* _WORK REQUIRED_: Report how many lines in the records below hold "attached", with no other output.
----
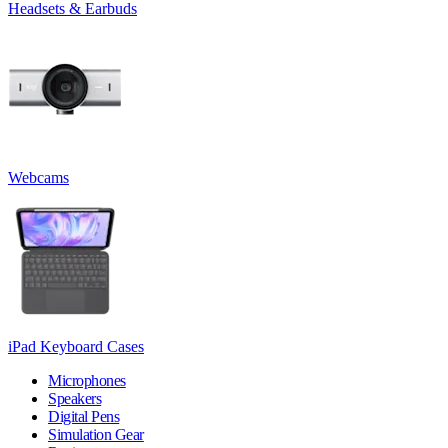
Headsets & Earbuds
Webcams
iPad Keyboard Cases
Microphones
Speakers
Digital Pens
Simulation Gear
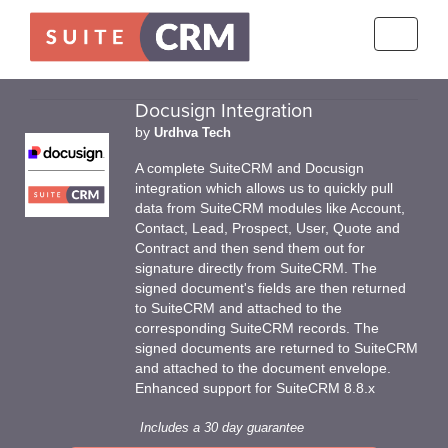
Toggle
navigati
Docusign Integration
by
Urdhva Tech
A complete SuiteCRM and Docusign
integration which allows us to quickly pull
data from SuiteCRM modules like Account,
Contact, Lead, Prospect, User, Quote and
Contract and then send them out for
signature directly from SuiteCRM. The
signed document's fields are then returned
to SuiteCRM and attached to the
corresponding SuiteCRM records. The
signed documents are returned to SuiteCRM
and attached to the document envelope.
Enhanced support for SuiteCRM 8.8.x
Includes a 30 day guarantee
----
* _RESPONSE_: 2